A few moments later, Helen cradles it, referring to the bread’s warmth as akin to “a good friend’s smile.” After she drops it outside, another intertitle explains its importance outright: “The bread meant more than sustenance to her…it symbolized all the good things of life.” Bread, in essentially a religious way, is unequivocal about this loaf being a token of hope, a form of spiritual and physical nourishment for Helen. It is also Helen’s path forward, as well as an emblem of her impoverished state up until this point—a lack previously defined in relation to Krause’s excessive consumption and repulsing (sexual) appetite.

Park also uses food to show us Helen’s inner desires. The aforementioned point-of-view shot of the restaurant window is repeated later when Helen reaches the bakery and looks into the store, seeing a display crammed with cakes and other desserts. Astutely, Park uses these two point-of-view shots to sandwich a scene where Helen, while mending her dress, fantasizes about an alternative reality, highlighting that these images of culinary surplus represent something far greater for her than just sustenance. Via double exposure, we see both Helen sewing and a well-dressed Helen enjoying an intimate meal with a man (Train, again according to Cooper) with food served on silver platters. The meal becomes both a symbol of professional and romantic fulfillment and perhaps a survival mechanism for the young, desperate, and hungry woman.

All this is not to suggest that Park is always unambiguous while constructing her story. The inclusion of Helen’s friend who admonishes her for not accepting Krause’s advances highlights that the patriarchal system is not always black and white, and that women can be active participants in its injustices. MacLaren’s performance, reminiscent of her role as a poor shop girl in Lois Weber’s Shoes two years earlier, also subtly reinforces Helen’s vulnerability. Throughout almost the entire fragment, MacLaren plays Helen with a sensitive mix of discomfort, exhaustion, unhappiness, and quiet resolve. In one striking moment, Park frames Helen from behind as she leaves her boarding house to go get the bread. With slumped shoulders, she opens the door and turns to walk out, only to discover it is raining. Her head sags slightly as she hesitates. She turns around toward the camera and sees her landlady, whom she cannot afford to meet, so she turns back, pauses, and then puts the outer layer of her skirt over her head.
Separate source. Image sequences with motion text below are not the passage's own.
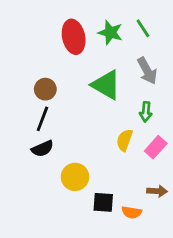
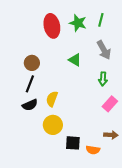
green line: (143, 28) -> (101, 20), turned 48
green triangle: (106, 85) -> (75, 60), size x0.6
yellow semicircle: (125, 140) -> (52, 99), moved

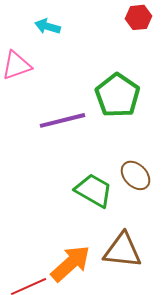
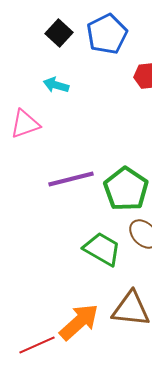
green pentagon: (118, 95) -> (126, 189), moved

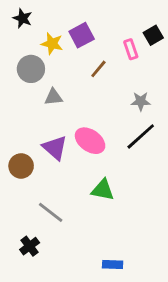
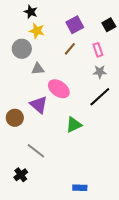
black star: (23, 18) -> (31, 12), moved
purple square: (82, 35) -> (75, 25), moved
pink rectangle: (131, 49) -> (98, 50), moved
pink ellipse: (90, 141) -> (59, 89), moved
green triangle: (103, 190) -> (74, 125), moved, turned -36

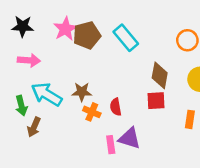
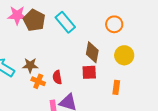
pink star: (65, 29) -> (17, 15), turned 30
brown pentagon: (87, 35) -> (34, 20), turned -30

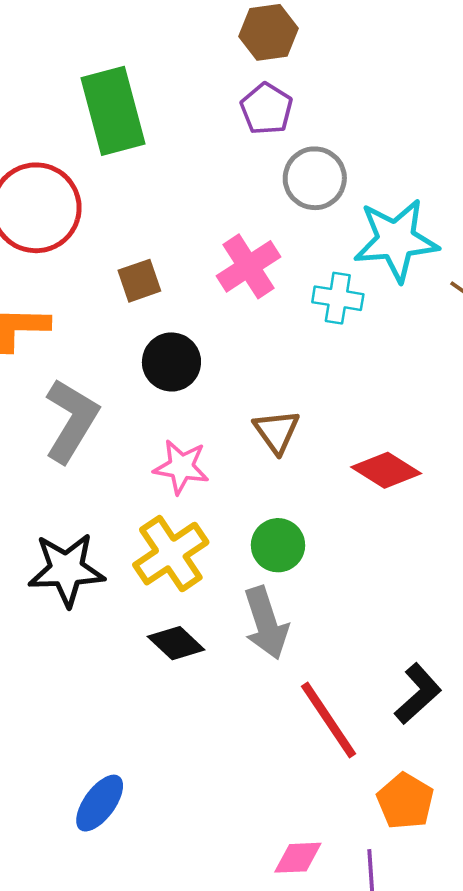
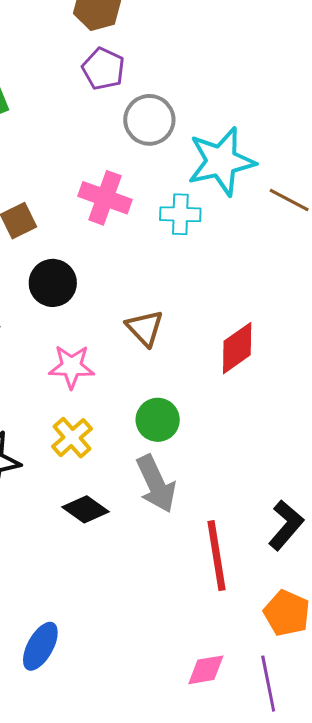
pink cross: (248, 266) -> (105, 198), turned -30
red diamond: (386, 470) -> (237, 348), turned -60
yellow cross: (171, 554) -> (72, 438), size x0.7
red line: (329, 720) -> (217, 556), turned 32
In these brief, subtle moments, MacLaren physically captures the complexities of Helen’s situation—the desire for nourishment and success, the weary impoverishment, and then her determination. Given Park’s overall explicit style, it is not surprising that the scene, so emotionally delicate in the hands of MacLaren, is juxtaposed with a drunk Train getting into his car to head to his party, aware of the rain that is in no way an obstacle to his evening.
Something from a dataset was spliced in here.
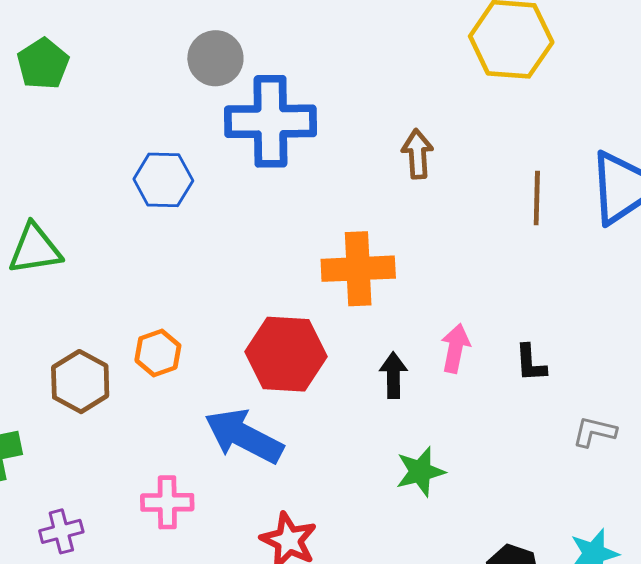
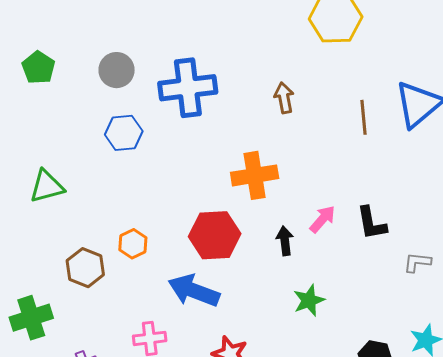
gray circle: (215, 58) -> (117, 70), moved
pink arrow: (455, 348) -> (322, 219), turned 36
black L-shape: (531, 363) -> (371, 223), size x1.4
Ultimately, Bread is a story about one woman’s dawning recognition of the injustice and cruelty that exist in the world. Food—both access to and scarcity of—is the vehicle through which Park highlights this loss of innocence. In a fascinating parallel, Park, who started out as a theater actress before moving into screenwriting and then directing, also articulated her behind-the-scenes work on the film through culinary phrasing. In the brief press blurb about the director-screenwriter, The Moving Picture Weekly reported that, “Asked why she insists upon writing her own continuity, directing and cutting her own film, she smiled and said: ‘To that question the old culinary maxim applies—“too many cooks spoil the broth.”” Park effectively asserts her control as the authorial voice behind the film by wielding the language of the domestic space. Given that that same article does not let Park escape her gender (“While most women have a hard time doing one man’s job, Ida May Park…is holding down three hard jobs in a masterful fashion”), Park’s use of this cooking cliché highlights how female authority is often tied to the kitchen. It does not matter that Park—who was involved as a writer, director, or writer-director on over 40 films—was at Universal, a studio where many women, like Weber, Ruth Ann Baldwin, Cleo Madison, and Ruth Stonehouse, worked as directors during the silent era. She is still a woman, which, from today’s perspective, makes her reclamation of female authority outside of the kitchen all the richer.
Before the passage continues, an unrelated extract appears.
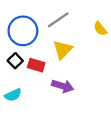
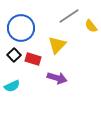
gray line: (58, 20) -> (69, 16), moved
Bread, with its visible nitrate deterioration, was one of numerous silent-era titles discovered buried under the frozen ground in 1978 in Dawson City, Canada. This story of discovery, survival, and vulnerability, so well documented in Bill Morrison’s absorbing 2016 documentary Dawson City: Frozen Time, is also one of hunger. For contemporary silent film fans like myself, there is an urgency to consume what has survived from early cinema—the numbers vary slightly, but per one film scholar, over 95 percent of American silent films are currently lost as a result of the passage of time, improper storage conditions, and many other factors. In Park’s case, only a handful of the titles that she scripted and/or directed survive in archives (and some, like the 1918 The Risky Road, also included in the Kino Lorber set, only in fragment form). Thus, what remains of Bread, along with existing trade press articles and scholarship, partially fulfills my own craving for getting a closer look at Park’s work. We know from the February 1918 issue of Photoplay that she “directs quietly, occasionally taking the actor’s place and demonstrating exactly how she wants a thing done, but more often explaining the situation and letting the player go through it in his own way.” It’s fun to imagine what moments of weary hunger she demonstrated for MacLaren, and, alternatively, what scenes she let her actress feel her way through. We also know, thanks to film historian Anthony Slide’s commentary on the Kino Lorber set, that Park had a reputation for being a tough director at Universal, and he suggests that she had MacLaren draw real blood in the scene where Helen pricks her finger while sewing.

Park’s directorial career ended in 1920, after she had left Universal, directed one film starring Lew Cody, and then made two films, with her husband Joseph De Grasse, for Andrew J. Callaghan Productions. The timing of this conclusion was not unique to Park. The 1920s saw the emergence of the vertically-integrated Hollywood studio system and the solidification of cinema as a lucrative American business. As Hollywood became a centralized, masculinized business, almost all of the early women filmmakers who excelled behind-the-scenes in the more flexible, young industry in the years prior were effectively pushed out. Over time, the majority of these women were largely forgotten by the industry, excluded from the canon, and neglected by film scholarship for decades. Bread, in its fragment form, represents both tangible access to Park’s work and the vulnerability of silent film, but also highlights the need for us to devour whatever we can today, in order to better understand and experience the true breadth of film history.

It is difficult to watch Bread today and not think about the powerful men in many industries abusing their status by sexually assaulting, harassing, and exploiting women and men in more vulnerable positions. It is also hard to see this film and not think about the woman behind it. Less well known than silent-era directors like Weber, Dorothy Arzner, or Alice Guy Blaché, Ida May Park created a body of work that demands contemporary reconsideration. And Bread specifically highlights the maddeningly circuitous path of progress; in 2018 we might be better equipped to deal with wicked men, but the mainstream American film industry has continually failed, since Park’s time, to celebrate and promote female filmmakers on a large scale. Bread may not be an explicitly feminist film in the way that we understand that today—given the surviving footage, it seems to be more a critique of the theatrical world— but what remains still speaks to where we’ve come from, and where we still need to go.